In an audacious move, Rahane promoted Pant up the order and he came out with an injured elbow to cart the Australian attack all across the SCG for a breathtaking 97. It was one of the best counter-attacking innings that Test cricket had seen.
Had Pat Cummins not held onto a blinder off Nathan Lyon, the series’ score line would have probably read 2-1 in India’s favour. And in came Hanuma Vihari and immediately he injured himself, as if the horrendous series he had so far wasn’t enough.

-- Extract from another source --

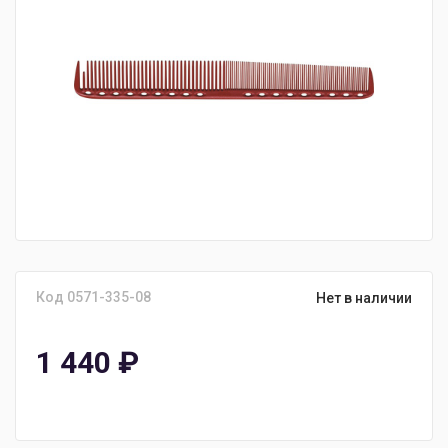
Код 0571-335-08
Нет в наличии
1 440
₽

But the next batsman waiting had a fractured thumb and he couldn’t peel a banana himself (the camera captured a teammate peeling it for him in the pavilion). India decided to fight to save the match after Cheteshwar Pujara’s brave and patient knock came to an end.
Vihari was on a single leg and Ravichandran Ashwin had a heart as big as the Sydney Opera House. A battered and bruised India began a stoic defence that was a lesson and exhibition in patience, courage, will power and the ability to withstand pain. The Australians peppered them with short balls, ravaged their bodies with missiles, taunted and sledged them to distraction, but the duo withstood everything to ensure a draw and save the Test to keep the score line 1-1.
I saw somebody write on social media that Ashwin and Vihari parked a bus in front of their stumps. How wonderfully put! I would only say the parked bus was a double decker with a few elephants perched on top. They were just unmovable, steadfast and rousingly resilient.
This is the most famous draw in the annals of Test cricket and will be something that we will recount one day to our grandchildren.